Я к чему тебе все это пишу? Пару дней назад я случайно встретил твоего преподавателя, руководителя диплома, профессора Норушко. Мы с ним, между прочим, давно знакомы – не так чтобы близко, но он знает меня, я – его. И вот я вдруг узнаю от него, что у тебя была возможность пойти в аспирантуру, что тебе сделали направление и долго-долго уговаривали, в качестве козыря используя и тот аргумент, что, будучи аспирантом, ты мог не идти в армию. А ты отказался!

Знаешь, сначала у меня это сообщение даже не вызвало сколько-нибудь значительных эмоций. Я привык тебе доверять во всем, привык считать тебя за последние несколько лет вполне взрослым, самостоятельным человеком с вполне сложившимся мировоззрением. Поэтому сначала я подумал: раз ты так решил, значит, в этом имелся какой-то смысл, значит, так было зачем-то нужно.

Но потом, неожиданно для самого себя, я впервые засомневался в тебе – точнее, не в тебе, конечно: я засомневался в правильности твоего выбора.

Понимаешь, человеческая жизнь ведь действительно слишком коротка, чтобы терять время на вещи второстепенные, не главные. Не станет ли твое пребывание в армии как раз таким потерянным временем?

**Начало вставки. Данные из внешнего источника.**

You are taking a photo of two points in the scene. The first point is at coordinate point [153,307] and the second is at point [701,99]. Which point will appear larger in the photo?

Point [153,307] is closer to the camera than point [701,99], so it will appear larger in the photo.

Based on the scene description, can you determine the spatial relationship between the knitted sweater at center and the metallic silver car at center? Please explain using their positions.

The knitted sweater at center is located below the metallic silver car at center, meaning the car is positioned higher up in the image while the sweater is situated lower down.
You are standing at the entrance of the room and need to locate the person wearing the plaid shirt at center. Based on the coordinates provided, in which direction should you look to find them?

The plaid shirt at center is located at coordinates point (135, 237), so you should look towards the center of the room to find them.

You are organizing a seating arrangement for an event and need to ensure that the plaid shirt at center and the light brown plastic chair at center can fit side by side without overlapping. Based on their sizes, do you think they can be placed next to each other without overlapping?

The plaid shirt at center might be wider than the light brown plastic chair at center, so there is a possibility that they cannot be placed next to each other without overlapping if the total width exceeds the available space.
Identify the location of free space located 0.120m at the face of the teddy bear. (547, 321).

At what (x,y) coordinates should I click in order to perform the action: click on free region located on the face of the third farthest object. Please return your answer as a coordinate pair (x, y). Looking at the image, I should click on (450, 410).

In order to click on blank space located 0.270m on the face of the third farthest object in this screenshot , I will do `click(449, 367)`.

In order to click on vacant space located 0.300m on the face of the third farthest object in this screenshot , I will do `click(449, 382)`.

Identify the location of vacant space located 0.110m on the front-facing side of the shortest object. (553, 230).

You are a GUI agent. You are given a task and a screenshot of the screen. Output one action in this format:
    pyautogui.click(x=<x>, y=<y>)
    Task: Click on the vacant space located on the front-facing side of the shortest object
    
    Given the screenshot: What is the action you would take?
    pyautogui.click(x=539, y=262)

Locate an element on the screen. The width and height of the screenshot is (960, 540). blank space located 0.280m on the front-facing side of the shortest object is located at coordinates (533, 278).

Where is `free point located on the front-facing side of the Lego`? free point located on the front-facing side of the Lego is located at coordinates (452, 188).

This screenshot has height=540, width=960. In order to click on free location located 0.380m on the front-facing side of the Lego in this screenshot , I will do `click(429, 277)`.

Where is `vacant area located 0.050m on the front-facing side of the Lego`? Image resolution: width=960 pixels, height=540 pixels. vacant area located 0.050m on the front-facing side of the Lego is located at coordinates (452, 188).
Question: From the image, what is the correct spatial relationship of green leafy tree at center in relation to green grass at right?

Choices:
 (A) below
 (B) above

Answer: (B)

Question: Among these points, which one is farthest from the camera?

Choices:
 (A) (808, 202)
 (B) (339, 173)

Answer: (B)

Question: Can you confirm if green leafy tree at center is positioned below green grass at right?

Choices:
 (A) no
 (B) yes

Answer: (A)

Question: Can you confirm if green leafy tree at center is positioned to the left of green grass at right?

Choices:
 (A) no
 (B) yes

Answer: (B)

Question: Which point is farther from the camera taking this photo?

Я никогда не говорил с тобой на эту тему – наверное, раньше в этом и не было особой нужды, но... Вот возьми меня. Я – редактор отдела всероссийской газеты, уважаемый вроде бы человек, профессионал в своем деле. Все здорово! Однако сейчас, когда приближается старость, я вольно или невольно начинаю задумываться: «А все ли я успел? А сделал ли я все, что мог, на что был способен?» И мне становится страшно.

Да, была молодость, были неукротимая энергия и бычье здоровье, была быстрая и красивая газетная карьера, которая позволила мне прямо со студенческой скамьи попасть в центральную прессу со всем ее почетом, связями, зарплатами, гонорарами. Представь, я тоже был «крутым», как вы сейчас выражаетесь, – уже в твоем возрасте я запросто зарабатывал по двести пятьдесят рублей в месяц! А в то время, поверь, сынок, это были неплохие деньги, особенно для холостяка.

Конечно – друзья, подруги, пирушки, рестораны...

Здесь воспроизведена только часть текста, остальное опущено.